#### Task objective:
Your answer must consist of every line from the data below that includes the word "school".

(Dataset entries)

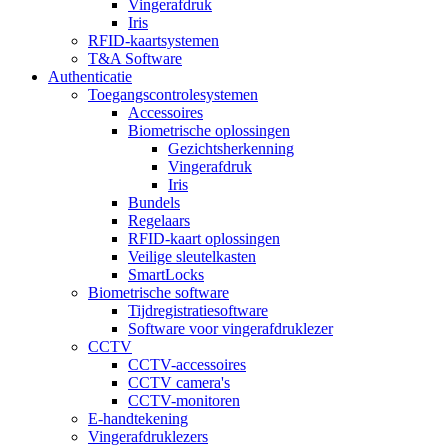
Vingerafdruk
Iris
RFID-kaartsystemen
T&A Software
Authenticatie
Toegangscontrolesystemen
Accessoires
Biometrische oplossingen
Gezichtsherkenning
Vingerafdruk
Iris
Bundels
Regelaars
RFID-kaart oplossingen
Veilige sleutelkasten
SmartLocks
Biometrische software
Tijdregistratiesoftware
Software voor vingerafdruklezer
CCTV
CCTV-accessoires
CCTV camera's
CCTV-monitoren
E-handtekening
Vingerafdruklezers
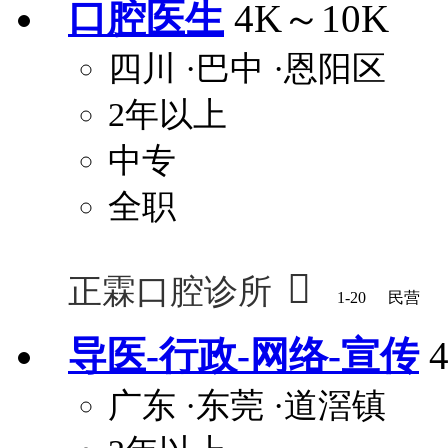
口腔医生
4K～10K
四川
·巴中
·恩阳区
2年以上
中专
全职

正霖口腔诊所
1-20
民营
导医-行政-网络-宣传
广东
·东莞
·道滘镇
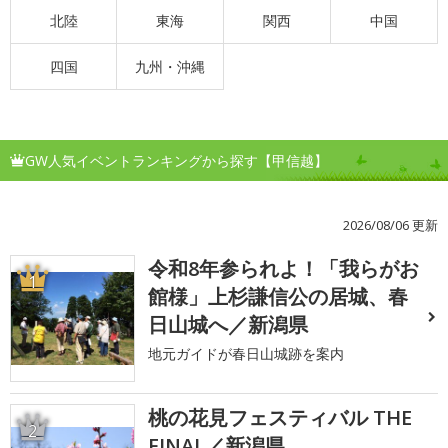
北陸
東海
関西
中国
四国
九州・沖縄
GW人気イベントランキングから探す【甲信越】
2026/08/06 更新
令和8年参られよ！「我らがお
1
館様」上杉謙信公の居城、春
日山城へ／新潟県
地元ガイドが春日山城跡を案内
桃の花見フェスティバル THE
2
FINAL／新潟県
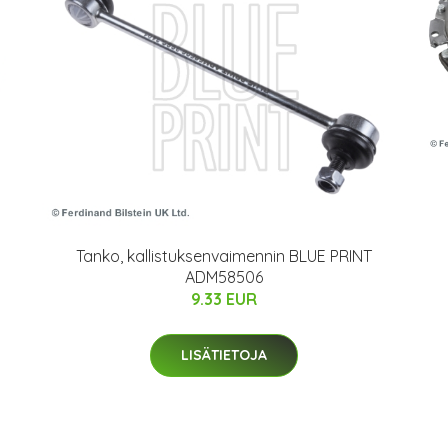
Tanko, kallistuksenvaimennin BLUE PRINT
ADM58506
9.33 EUR
LISÄTIETOJA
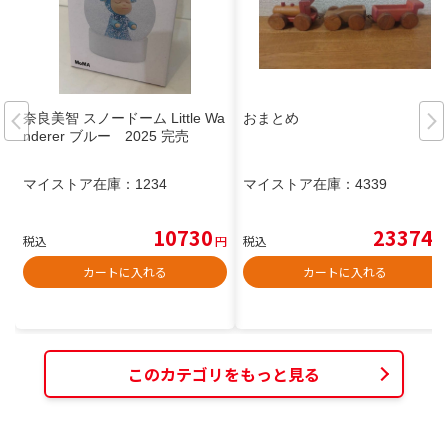
奈良美智 スノードーム Little Wa
おまとめ
nderer ブルー 2025 完売
マイストア在庫：
1234
マイストア在庫：
4339
10730
23374
税込
円
税込
円
カートに入れる
カートに入れる
このカテゴリをもっと見る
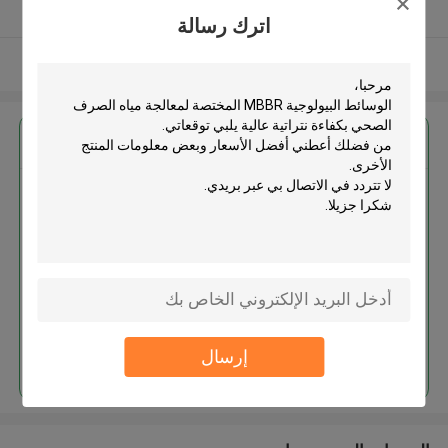
يدقّق ممون
اترك رسالة
عرض المزيد
احصل على افضل سعر ل
الوسائط البيولوجية MBBR المختصة
لمعالجة مياه الصرف الصحي بكفاءة
نتراتية عالية
استمر
إرسال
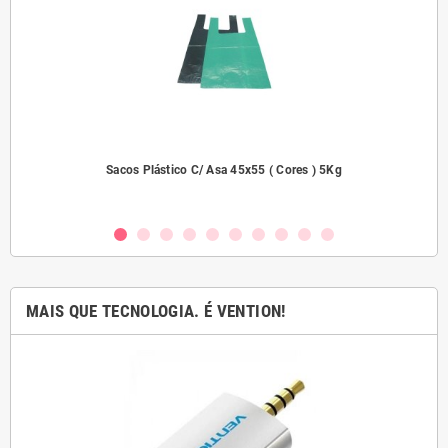
dades
Sacos Plástico C/ Asa 45x55 ( Cores ) 5Kg
MAIS QUE TECNOLOGIA. É VENTION!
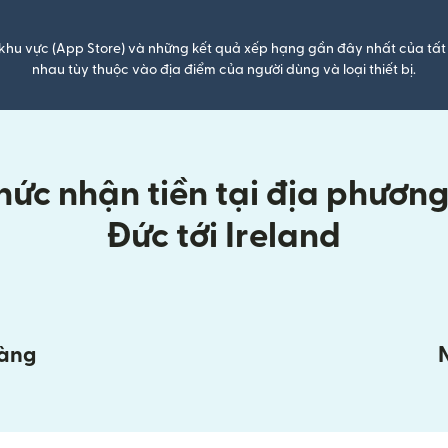
khu vực (App Store) và những kết quả xếp hạng gần đây nhất của tất 
nhau tùy thuộc vào địa điểm của người dùng và loại thiết bị.
ức nhận tiền tại địa phương k
Đức tới Ireland
hàng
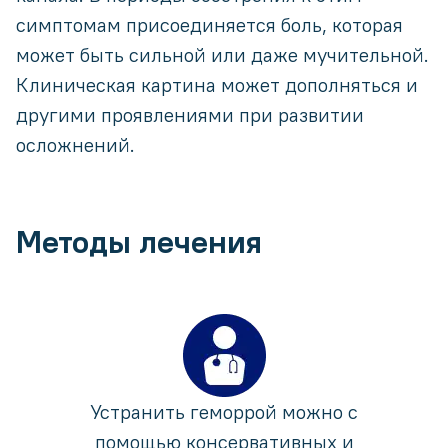
симптомам присоединяется боль, которая
может быть сильной или даже мучительной.
Клиническая картина может дополняться и
другими проявлениями при развитии
осложнений.
Методы лечения
Устранить геморрой можно с
помощью консервативных и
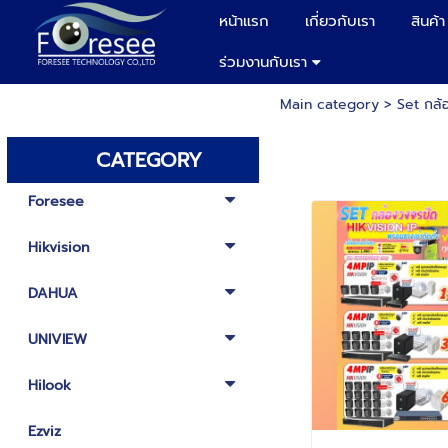
หน้าแรก
เกี่ยวกับเรา
สินค้า
ร่วมงานกับเรา
Main category
>
Set กล้
CATEGORY
Foresee
Hikvision
DAHUA
UNIVIEW
Hilook
Ezviz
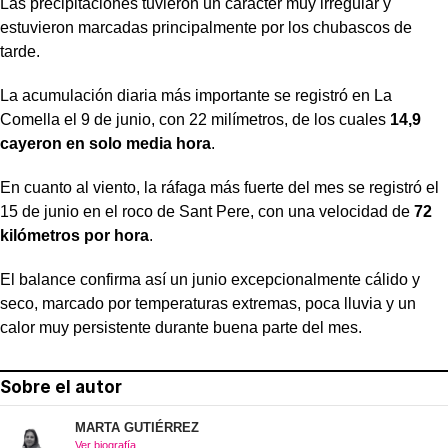
Las precipitaciones tuvieron un carácter muy irregular y
estuvieron marcadas principalmente por los chubascos de
tarde.
La acumulación diaria más importante se registró en La
Comella el 9 de junio, con 22 milímetros, de los cuales
14,9
cayeron en solo media hora
.
En cuanto al viento, la ráfaga más fuerte del mes se registró el
15 de junio en el roco de Sant Pere, con una velocidad de
72
kilómetros por hora
.
El balance confirma así un junio excepcionalmente cálido y
seco, marcado por temperaturas extremas, poca lluvia y un
calor muy persistente durante buena parte del mes.
Sobre el autor
MARTA GUTIÉRREZ
Ver biografía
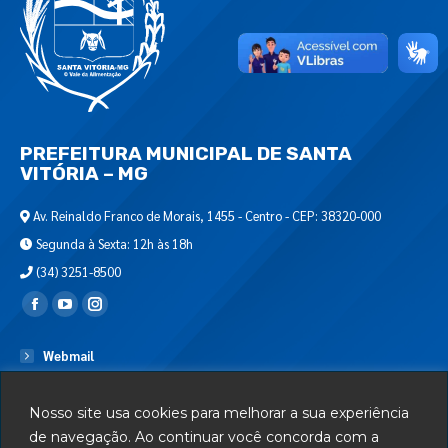
PREFEITURA MUNICIPAL DE SANTA
VITÓRIA – MG
Av. Reinaldo Franco de Morais, 1455 - Centro - CEP: 38320-000
Segunda à Sexta: 12h às 18h
(34) 3251-8500
Encontre-nos em:
Webmail
Departamento de T.I.
Nosso site usa cookies para melhorar a sua experiência
Serviços
de navegação. Ao continuar você concorda com a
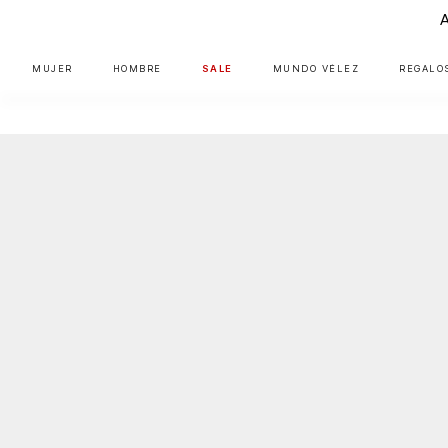
MUJER
HOMBRE
SALE
MUNDO VÉLEZ
REGALO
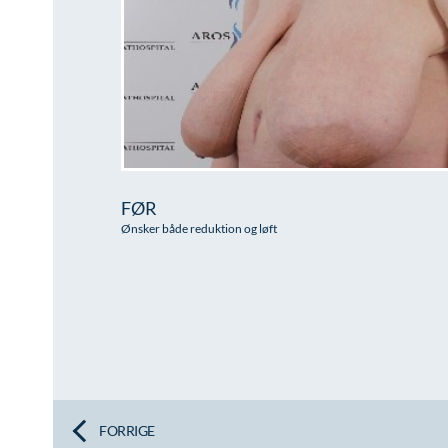
FØR
Ønsker både reduktion og løft
FORRIGE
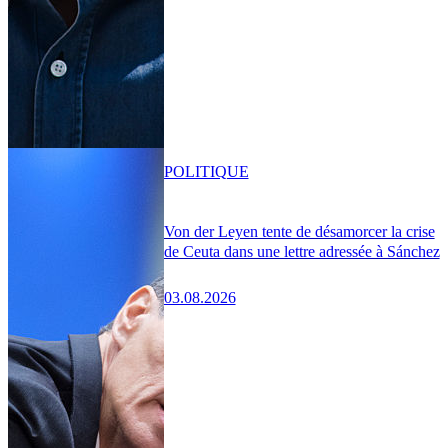
POLITIQUE
Von der Leyen tente de désamorcer la crise
de Ceuta dans une lettre adressée à Sánchez
03.08.2026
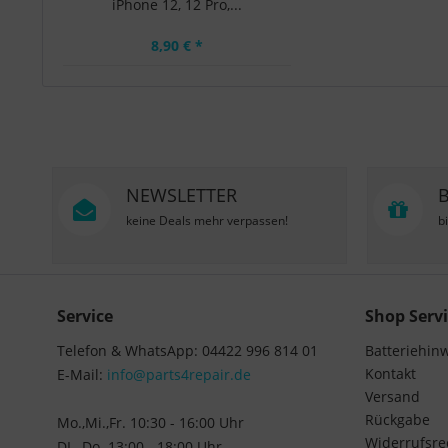
iPhone 12, 12 Pro,...
8,90 € *
NEWSLETTER
keine Deals mehr verpassen!
b
Service
Shop Servi
Telefon & WhatsApp: 04422 996 814 01
Batteriehin
Kontakt
E-Mail:
info@parts4repair.de
Versand
Rückgabe
Mo.,Mi.,Fr. 10:30 - 16:00 Uhr
Widerrufsre
DI., Do. 13:00 - 18:00 Uhr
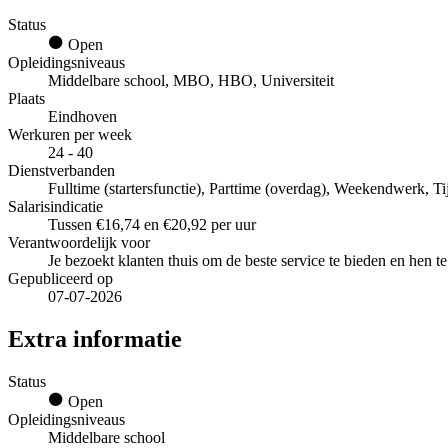
Status
Open
Opleidingsniveaus
Middelbare school, MBO, HBO, Universiteit
Plaats
Eindhoven
Werkuren per week
24 - 40
Dienstverbanden
Fulltime (startersfunctie), Parttime (overdag), Weekendwerk, Tij
Salarisindicatie
Tussen €16,74 en €20,92 per uur
Verantwoordelijk voor
Je bezoekt klanten thuis om de beste service te bieden en hen te
Gepubliceerd op
07-07-2026
Extra informatie
Status
Open
Opleidingsniveaus
Middelbare school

#### Response to this task:
Middelbare school, MBO, HBO, Universiteit
Middelbare school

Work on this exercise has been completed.